> **SUPPLIED ENTRIES**
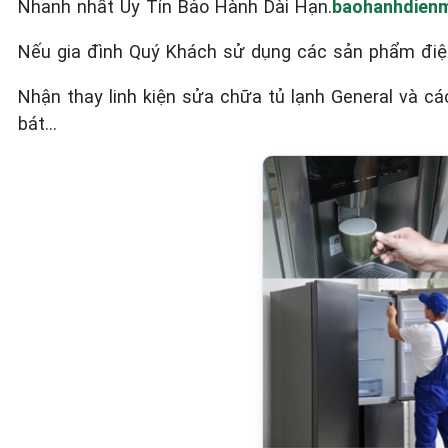
Nhanh nhất Uy Tín Bảo Hành Dài Hạn.
baohanhdienm
Nếu gia đình Quý Khách sử dụng các sản phẩm điệ
Nhận thay linh kiện sửa chữa tủ lạnh General và c
bát…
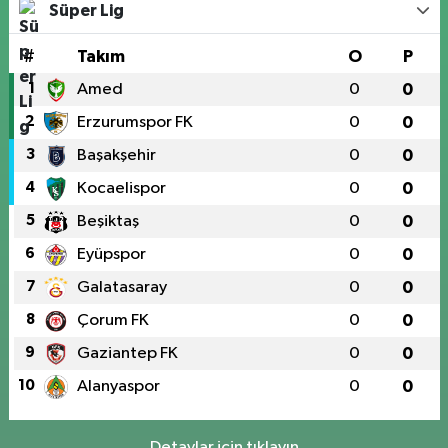
Süper Lig
#
Takım
O
P
1
Amed
0
0
2
Erzurumspor FK
0
0
3
Başakşehir
0
0
4
Kocaelispor
0
0
5
Beşiktaş
0
0
6
Eyüpspor
0
0
7
Galatasaray
0
0
8
Çorum FK
0
0
9
Gaziantep FK
0
0
10
Alanyaspor
0
0
Detaylar için tıklayın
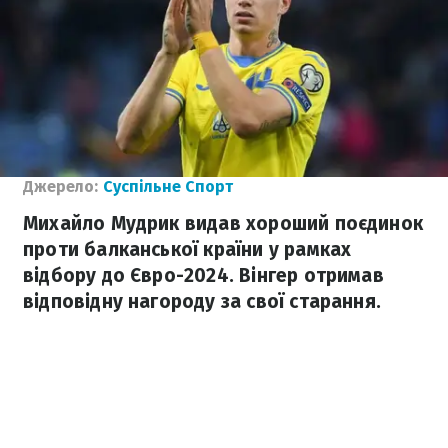
Джерело:
Суспільне Спорт
Михайло Мудрик видав хороший поєдинок
проти балканської країни у рамках
відбору до Євро-2024. Вінгер отримав
відповідну нагороду за свої старання.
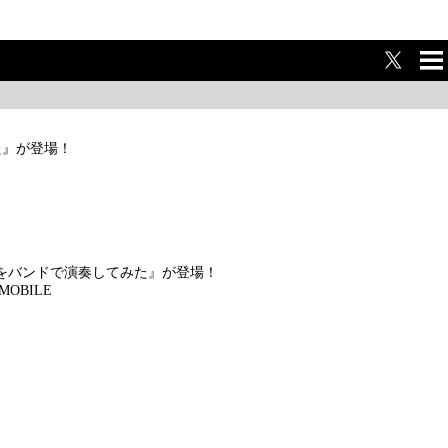
ME
NU
みた』が登場！
ANI曲をバンドで演奏してみた』が登場！
_MOBILE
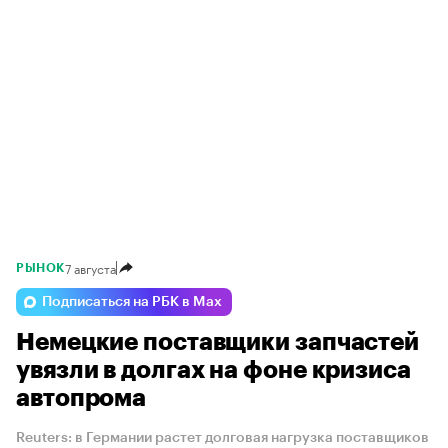
7 августа
РЫНОК
Подписаться на РБК в Max
Немецкие поставщики запчастей
увязли в долгах на фоне кризиса
автопрома
Reuters: в Германии растет долговая нагрузка поставщиков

> **EXERCISE BRIEF**
Could every line above be set down exactly, with the pictures omitted?

> **FINISHED EXERCISE**
Nhanh nhất Uy Tín Bảo Hành Dài Hạn.
baohanhdienm
Nếu gia đình Quý Khách sử dụng các sản phẩm điệ
Nhận thay linh kiện sửa chữa tủ lạnh General và c
bát…
Süper Lig
#
Takım
O
P
1
Amed
0
0
2
Erzurumspor FK
0
0
3
Başakşehir
0
0
4
Kocaelispor
0
0
5
Beşiktaş
0
0
6
Eyüpspor
0
0
7
Galatasaray
0
0
8
Çorum FK
0
0
9
Gaziantep FK
0
0
10
Alanyaspor
0
0
Detaylar için tıklayın
Джерело:
Суспільне Спорт
Михайло Мудрик видав хороший поєдинок
проти балканської країни у рамках
відбору до Євро-2024. Вінгер отримав
відповідну нагороду за свої старання.
ME
NU
みた』が登場！
ANI曲をバンドで演奏してみた』が登場！
_MOBILE
7 августа
РЫНОК
Подписаться на РБК в Max
Немецкие поставщики запчастей
увязли в долгах на фоне кризиса
автопрома
Reuters: в Германии растет долговая нагрузка поставщиков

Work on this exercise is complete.